**EXERCISE GOAL**
Write out every line of the material as it stands, apart from the pictures.

↓

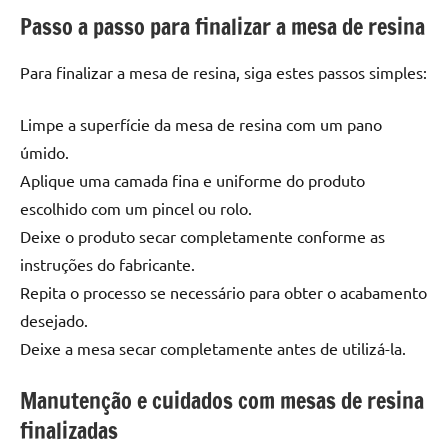
de
Passo a passo para finalizar a mesa de resina
resinada
de
Para finalizar a mesa de resina, siga estes passos simples:
alta
qualidade,
Limpe a superfície da mesa de resina com um pano
como
úmido.
as
Aplique uma camada fina e uniforme do produto
populares
River
escolhido com um pincel ou rolo.
Tables
Deixe o produto secar completamente conforme as
e
instruções do fabricante.
mesas
Repita o processo se necessário para obter o acabamento
de
desejado.
tampinhas
Deixe a mesa secar completamente antes de utilizá-la.
resinadas.
Manutenção e cuidados com mesas de resina
finalizadas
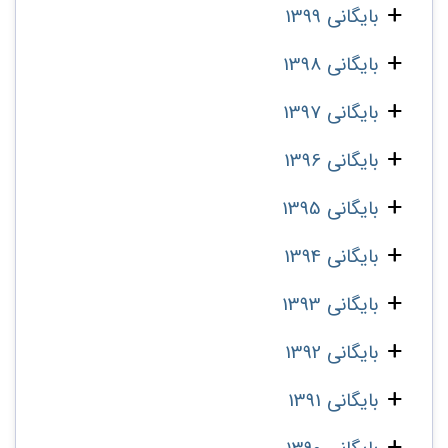
بایگانی 1399
بایگانی 1398
بایگانی 1397
بایگانی 1396
بایگانی 1395
بایگانی 1394
بایگانی 1393
بایگانی 1392
بایگانی 1391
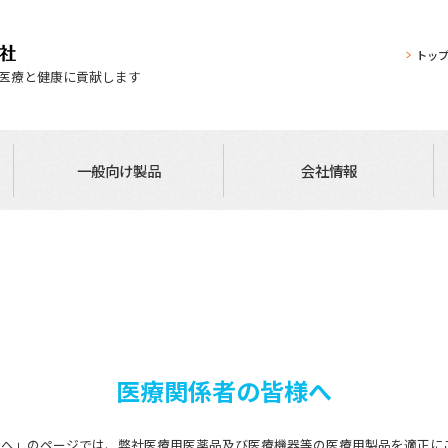
トッ
医療と健康に貢献します
一般向け製品
会社情報
医療関係者の皆様へ
様へ」のページでは、弊社医療用医薬品及び医療機器等の医療用製品を適正に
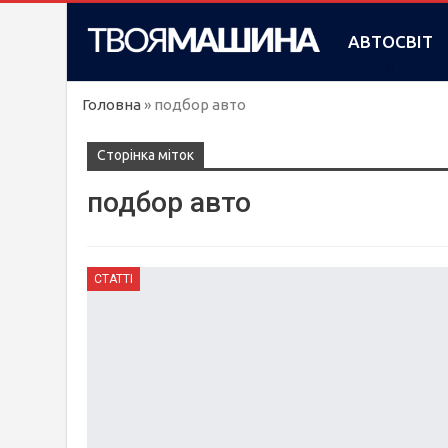
АВТОСВІТ
Головна
»
подбор авто
Сторінка міток
подбор авто
СТАТТІ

↑

**OUTPUT BELOW**
de
Passo a passo para finalizar a mesa de resina
resinada
de
Para finalizar a mesa de resina, siga estes passos simples:
alta
qualidade,
Limpe a superfície da mesa de resina com um pano
como
úmido.
as
Aplique uma camada fina e uniforme do produto
populares
River
escolhido com um pincel ou rolo.
Tables
Deixe o produto secar completamente conforme as
e
instruções do fabricante.
mesas
Repita o processo se necessário para obter o acabamento
de
desejado.
tampinhas
Deixe a mesa secar completamente antes de utilizá-la.
resinadas.
Manutenção e cuidados com mesas de resina
finalizadas
بایگانی 1399
بایگانی 1398
بایگانی 1397
بایگانی 1396
بایگانی 1395
بایگانی 1394
بایگانی 1393
بایگانی 1392
بایگانی 1391
トッ
医療と健康に貢献します
一般向け製品
会社情報
医療関係者の皆様へ
様へ」のページでは、弊社医療用医薬品及び医療機器等の医療用製品を適正に
АВТОСВІТ
Головна
»
подбор авто
Сторінка міток
подбор авто
СТАТТІ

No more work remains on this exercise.